Backpropagation: short for “backward propagation of errors,” is an algorithm for supervised learning of artificial neural networks using gradient descent. Given an artificial neural network and an error function, the method calculates the gradient of the error function with respect to the neural network’s weights. It is a generalization of the delta rule for perceptrons to multilayer feedforward neural networks.

Once we’ve measured the error of our prediction (loss), we need to find a way to propagate the error back, and to update our weights and biases.

In order to know the appropriate amount to adjust the weights and biases by, we need to know the derivative of the loss function with respect to the weights and biases.

Recall from calculus that the derivative of a function is simply the slope of the function.

If we have the derivative, we can simply update the weights and biases by increasing/reducing with it(refer to the diagram above). This is known as gradient descent.

However, we can’t directly calculate the derivative of the loss function with respect to the weights and biases because the equation of the loss function does not contain the weights and biases. Therefore, we need the chain rule to help us calculate it.

Single-layer Perceptron: This is the simplest feedforward neural Network and does not contain any hidden layer, Which means it only consists of a single layer of output nodes. This is said to be single because when we count the layers we do not include the input layer, the reason for that is because at the input layer no computations is done, the inputs are fed directly to the outputs via a series of weights.

Multi-layer perceptron (MLP): This class of networks consists of multiple layers of computational units, usually interconnected in a feed-forward way. Each neuron in one layer has directed connections to the neurons of the subsequent layer. In many applications the units of these networks apply a sigmoid function as an activation function. MLP are very more useful and one good reason is that, they are able to learn non-linear representations (most of the cases the data presented to us is not linearly separable), we will come back to analyse this point in the example I’ll show you in the next post.

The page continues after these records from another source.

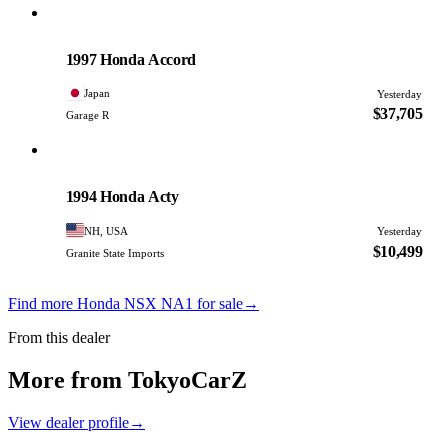
Honda
PHOTO PENDING
1997 Honda Accord
Japan
Yesterday
$37,705
Garage R
Honda
PHOTO PENDING
1994 Honda Acty
NH, USA
Yesterday
$10,499
Granite State Imports
Find more Honda NSX NA1 for sale
→
From this dealer
More from TokyoCarZ
View dealer profile
→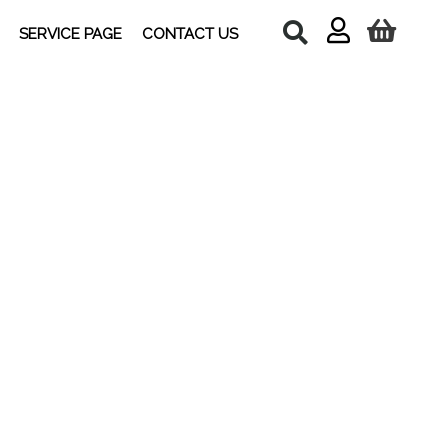
SERVICE PAGE
CONTACT US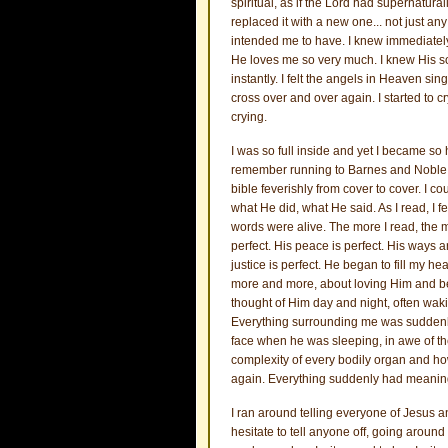
spiritual, as if the Lord had supernatur
replaced it with a new one... not just a
intended me to have. I knew immediately,
He loves me so very much. I knew His s
instantly. I felt the angels in Heaven sin
cross over and over again. I started to c
crying.
I was so full inside and yet I became so 
remember running to Barnes and Noble the
bible feverishly from cover to cover. I 
what He did, what He said. As I read, I fe
words were alive. The more I read, the mo
perfect. His peace is perfect. His ways a
justice is perfect. He began to fill my he
more and more, about loving Him and bei
thought of Him day and night, often wakin
Everything surrounding me was suddenly s
face when he was sleeping, in awe of the
complexity of every bodily organ and how
again. Everything suddenly had meani
I ran around telling everyone of Jesus a
hesitate to tell anyone off, going aroun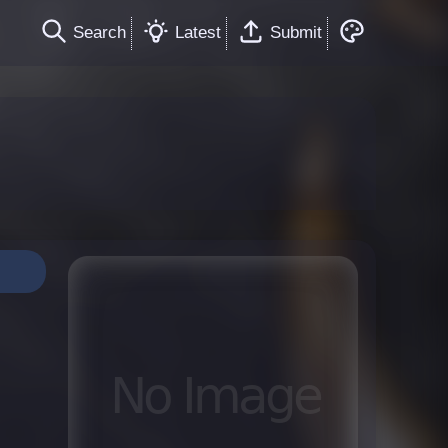
Search
Latest
Submit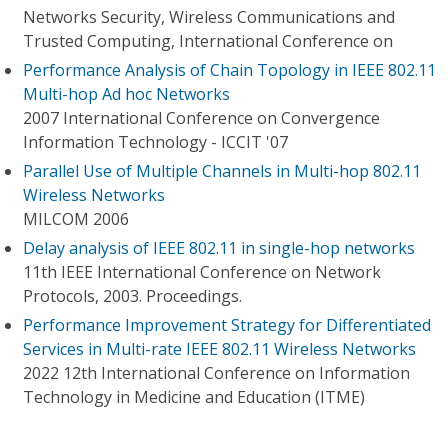
Networks Security, Wireless Communications and
Trusted Computing, International Conference on
Performance Analysis of Chain Topology in IEEE 802.11
Multi-hop Ad hoc Networks
2007 International Conference on Convergence
Information Technology - ICCIT '07
Parallel Use of Multiple Channels in Multi-hop 802.11
Wireless Networks
MILCOM 2006
Delay analysis of IEEE 802.11 in single-hop networks
11th IEEE International Conference on Network
Protocols, 2003. Proceedings.
Performance Improvement Strategy for Differentiated
Services in Multi-rate IEEE 802.11 Wireless Networks
2022 12th International Conference on Information
Technology in Medicine and Education (ITME)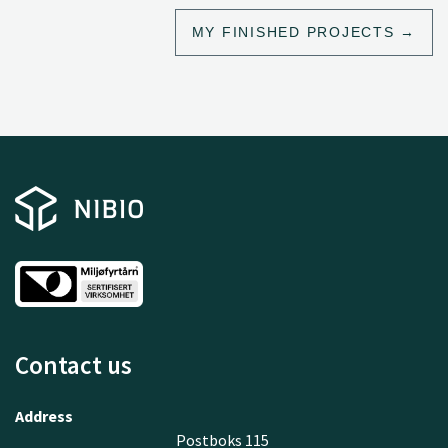
MY FINISHED PROJECTS
Contact us
Address
Postboks 115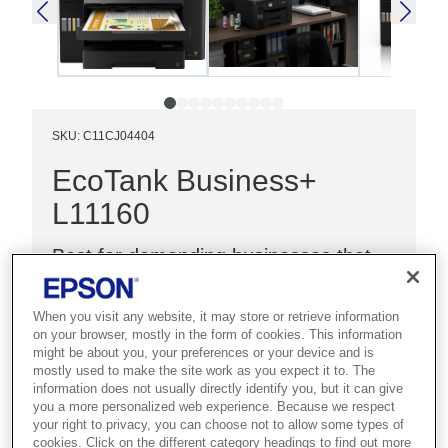
SKU
:
C11CJ04404
EcoTank Business+
L11160
Best for demanding businesses that
need fast A3+ colour printing with
high-volume handling and low costs.
When you visit any website, it may store or retrieve information
on your browser, mostly in the form of cookies. This information
might be about you, your preferences or your device and is
Ultra-fast print speeds
mostly used to make the site work as you expect it to. The
Low cost per page
information does not usually directly identify you, but it can give
you a more personalized web experience. Because we respect
A3+ print
your right to privacy, you can choose not to allow some types of
cookies. Click on the different category headings to find out more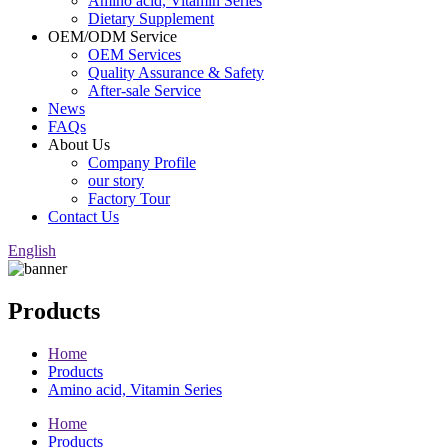
Amino acid, Vitamin Series
Dietary Supplement
OEM/ODM Service
OEM Services
Quality Assurance & Safety
After-sale Service
News
FAQs
About Us
Company Profile
our story
Factory Tour
Contact Us
English
Products
Home
Products
Amino acid, Vitamin Series
Home
Products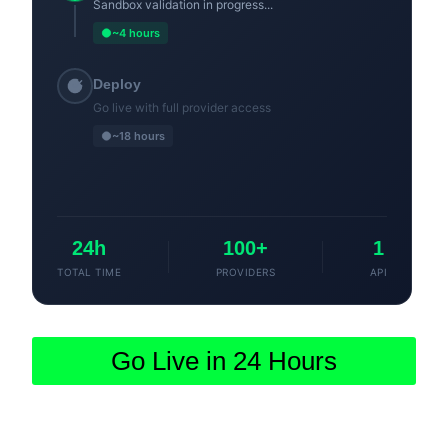
Sandbox validation in progress...
~4 hours
Deploy
Go live with full provider access
~18 hours
24h
100+
1
TOTAL TIME
PROVIDERS
API
Go Live in 24 Hours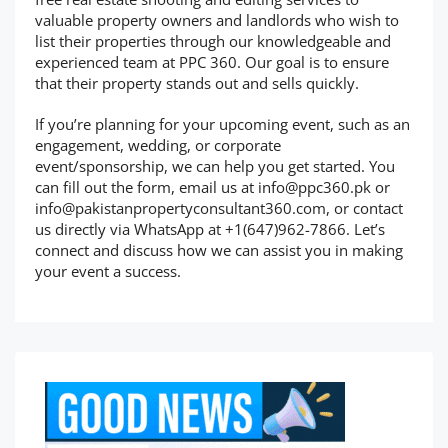
valuable property owners and landlords who wish to
list their properties through our knowledgeable and
experienced team at PPC 360. Our goal is to ensure
that their property stands out and sells quickly.
If you’re planning for your upcoming event, such as an
engagement, wedding, or corporate
event/sponsorship, we can help you get started. You
can fill out the form, email us at
info@ppc360.pk
or
info@pakistanpropertyconsultant360.com
, or contact
us directly via WhatsApp at +1(647)962-7866. Let’s
connect and discuss how we can assist you in making
your event a success.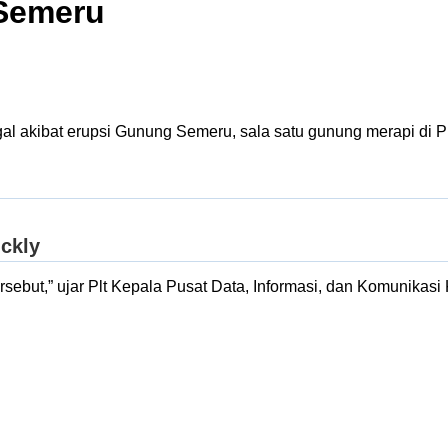
 Semeru
al akibat erupsi Gunung Semeru, sala satu gunung merapi di P
 tersebut,” ujar Plt Kepala Pusat Data, Informasi, dan Komuni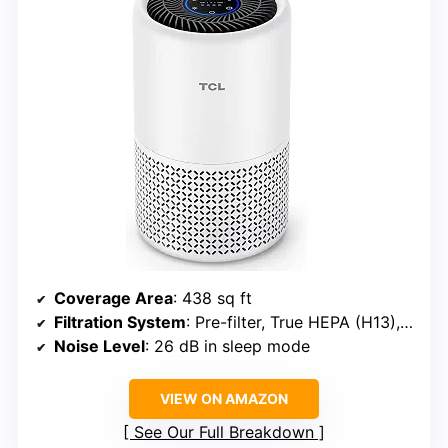
Coverage Area
: 438 sq ft
Filtration System
: Pre-filter, True HEPA (H13), Activated Carbon
Noise Level
: 26 dB in sleep mode
VIEW ON AMAZON
See Our Full Breakdown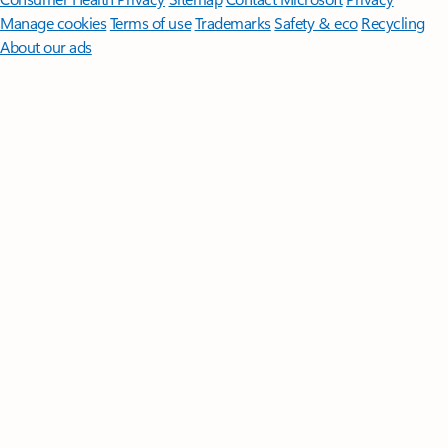
Manage cookies
Terms of use
Trademarks
Safety & eco
Recycling
About our ads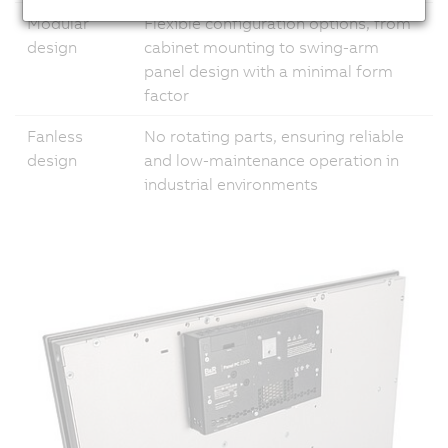
Modular
Flexible configuration options, from
design
cabinet mounting to swing-arm
panel design with a minimal form
factor
Fanless
No rotating parts, ensuring reliable
design
and low-maintenance operation in
industrial environments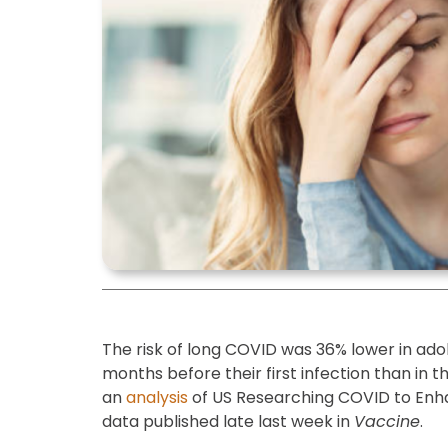
The risk of long COVID was 36% lower in ado
months before their first infection than in 
an
analysis
of US Researching COVID to Enh
data published late last week in
Vaccine
.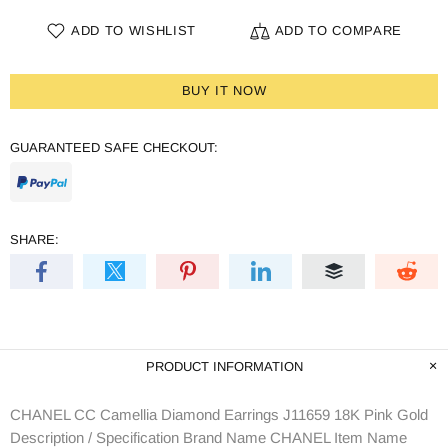
ADD TO WISHLIST
ADD TO COMPARE
BUY IT NOW
GUARANTEED SAFE CHECKOUT:
SHARE:
PRODUCT INFORMATION
CHANEL CC Camellia Diamond Earrings J11659 18K Pink Gold
Description / Specification Brand Name CHANEL Item Name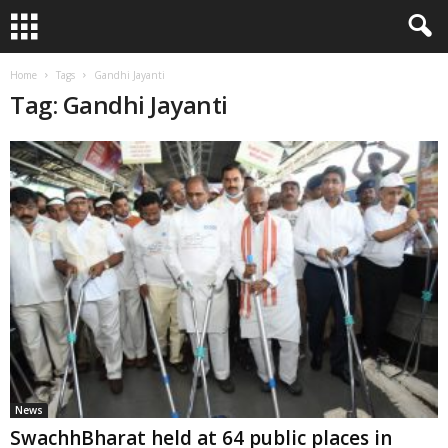
Home
Tags
Gandhi Jayanti
Tag: Gandhi Jayanti
News
SwachhBharat held at 64 public places in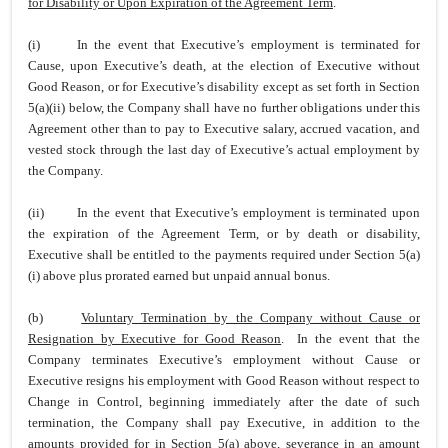
for Disability or Upon Expiration of the Agreement Term
.
(i)
In the event that Executive’s employment is terminated for
Cause, upon Executive’s death, at the election of Executive without
Good Reason, or for Executive’s disability except as set forth in Section
5(a)(ii) below, the Company shall have no further obligations under this
Agreement other than to pay to Executive salary, accrued vacation, and
vested stock through the last day of Executive’s actual employment by
the Company.
(ii)
In the event that Executive’s employment is terminated upon
the expiration of the Agreement Term, or by death or disability,
Executive shall be entitled to the payments required under Section 5(a)
(i) above plus prorated earned but unpaid annual bonus.
(b)
Voluntary Termination by the Company without Cause or
Resignation by Executive for Good Reason
. In the event that the
Company terminates Executive’s employment without Cause or
Executive resigns his employment with Good Reason without respect to
Change in Control, beginning immediately after the date of such
termination, the Company shall pay Executive, in addition to the
amounts provided for in Section 5(a) above, severance in an amount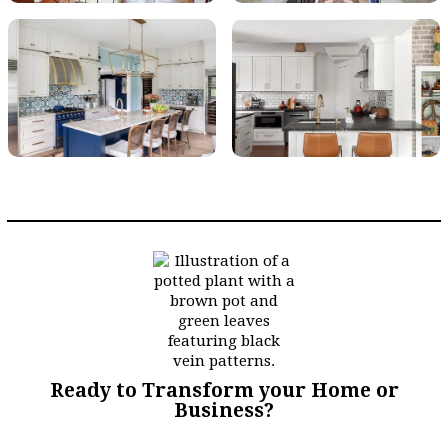
Ready to Transform your Home or
Business?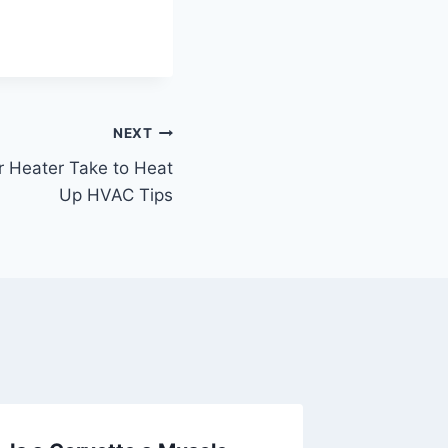
NEXT
 Heater Take to Heat
Up HVAC Tips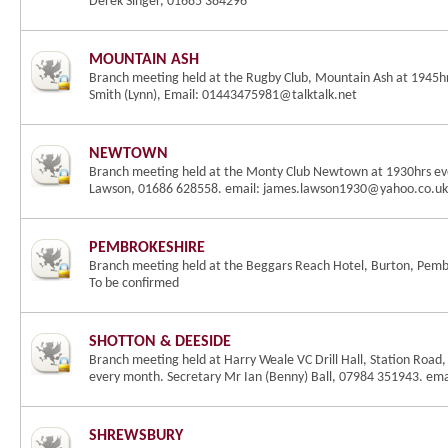
Derek Singer, 01685 384296
MOUNTAIN ASH
Branch meeting held at the Rugby Club, Mountain Ash at 1945h
Smith (Lynn), Email: 01443475981@talktalk.net
NEWTOWN
Branch meeting held at the Monty Club Newtown at 1930hrs eve
Lawson, 01686 628558. email: james.lawson1930@yahoo.co.uk
PEMBROKESHIRE
Branch meeting held at the Beggars Reach Hotel, Burton, Pembs
To be confirmed
SHOTTON & DEESIDE
Branch meeting held at Harry Weale VC Drill Hall, Station Road,
every month. Secretary Mr Ian (Benny) Ball, 07984 351943. em
SHREWSBURY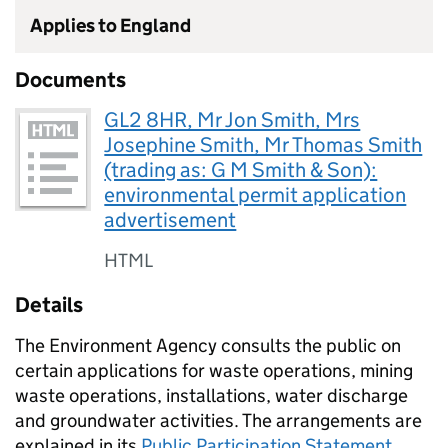
Applies to England
Documents
GL2 8HR, Mr Jon Smith, Mrs
Josephine Smith, Mr Thomas Smith
(trading as: G M Smith & Son):
environmental permit application
advertisement
HTML
Details
The Environment Agency consults the public on
certain applications for waste operations, mining
waste operations, installations, water discharge
and groundwater activities. The arrangements are
explained in its
Public Participation Statement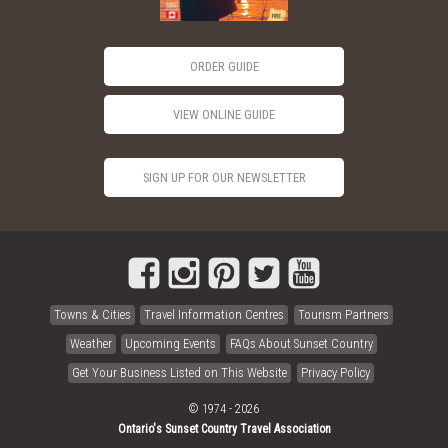
ORDER GUIDE
VIEW ONLINE GUIDE
SIGN UP FOR OUR NEWSLETTER
Towns & Cities
Travel Information Centres
Tourism Partners
Weather
Upcoming Events
FAQs About Sunset Country
Get Your Business Listed on This Website
Privacy Policy
© 1974 - 2026
Ontario's Sunset Country Travel Association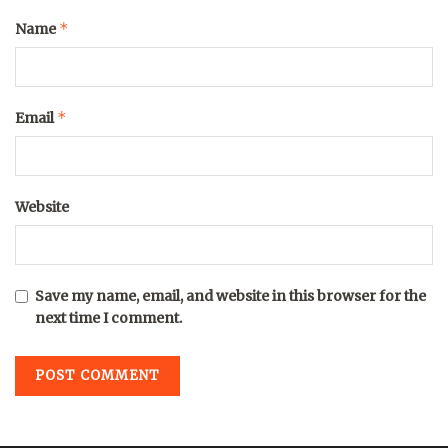
*
Name
*
Email
Website
Save my name, email, and website in this browser for the
next time I comment.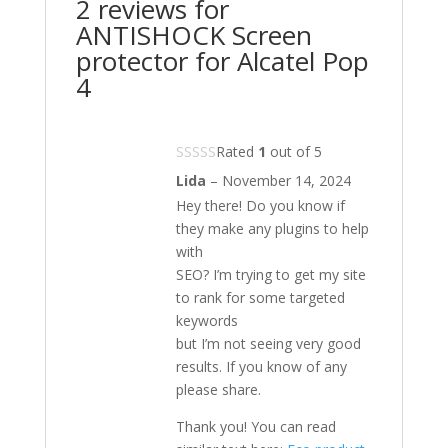
2 reviews for
ANTISHOCK Screen
protector for Alcatel Pop
4
Rated
1
out of 5
Lida
–
November 14, 2024
Hey there! Do you know if
they make any plugins to help
with
SEO? I’m trying to get my site
to rank for some targeted
keywords
but I’m not seeing very good
results. If you know of any
please share.
Thank you! You can read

Convolutional Neural Network (CNN): Convolutional Neural Networks are very similar to ordinary Neural Networks, they are made up of neurons that have learnable weights and biases. In convolutional neural network (CNN, or ConvNet or shift invariant or space invariant) the unit connectivity pattern is inspired by the organization of the visual cortex, Units respond to stimuli in a restricted region of space known as the receptive field. Receptive fields partially overlap, over-covering the entire visual field. Unit response can be approximated mathematically by a convolution operation. They are variations of multilayer perceptrons that use minimal preprocessing. Their wide applications is in image and video recognition, recommender systems and natural language processing. CNNs requires large data to train on.

2. Reccurent Neural Network (RNN): In recurrent neural network (RNN), connections between units form a directed cycle (they propagate data forward, but also backwards, from later processing stages to earlier stages). This allows it to exhibit dynamic temporal behavior. Unlike feedforward neural networks, RNNs can use their internal memory to process arbitrary sequences of inputs. This makes them applicable to tasks such as unsegmented, connected handwriting recognition, speech recognition and other general sequence processors.